- **Records for the task**
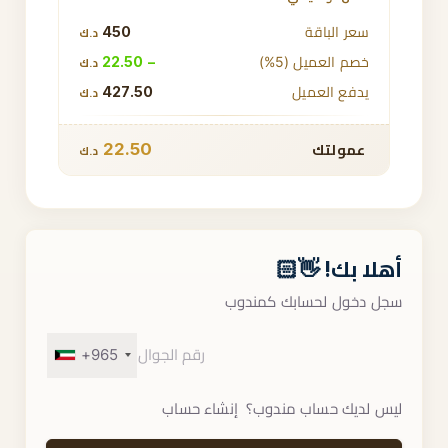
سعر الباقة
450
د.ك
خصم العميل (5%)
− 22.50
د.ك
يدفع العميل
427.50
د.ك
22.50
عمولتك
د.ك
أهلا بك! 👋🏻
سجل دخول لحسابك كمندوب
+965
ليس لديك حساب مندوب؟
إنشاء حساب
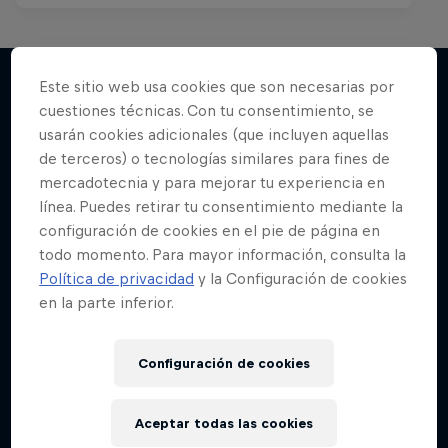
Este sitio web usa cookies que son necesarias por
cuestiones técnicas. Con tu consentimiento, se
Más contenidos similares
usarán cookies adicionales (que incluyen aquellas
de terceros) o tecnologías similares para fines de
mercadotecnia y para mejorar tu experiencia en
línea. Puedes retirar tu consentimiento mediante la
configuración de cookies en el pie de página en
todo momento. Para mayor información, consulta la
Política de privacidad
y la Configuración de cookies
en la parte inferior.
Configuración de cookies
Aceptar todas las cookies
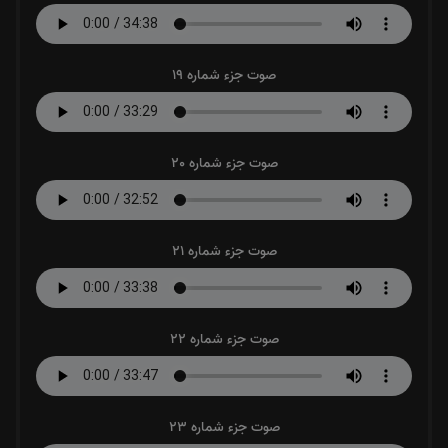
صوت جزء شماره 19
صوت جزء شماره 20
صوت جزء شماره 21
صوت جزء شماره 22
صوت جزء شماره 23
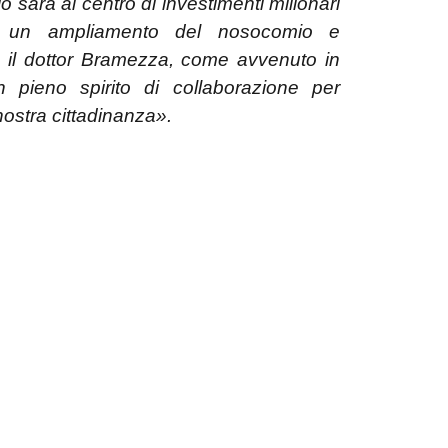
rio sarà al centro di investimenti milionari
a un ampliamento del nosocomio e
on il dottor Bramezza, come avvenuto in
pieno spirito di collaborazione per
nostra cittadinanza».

- **Problem to work on**
Using the listing above, copy every line from the line containing "صوت جزء شماره 21" through the last one, both included, and no other lines. Pictures stay out.

- **Answer for this exercise**
صوت جزء شماره 21
صوت جزء شماره 22
صوت جزء شماره 23
rio sarà al centro di investimenti milionari
a un ampliamento del nosocomio e
on il dottor Bramezza, come avvenuto in
pieno spirito di collaborazione per
nostra cittadinanza».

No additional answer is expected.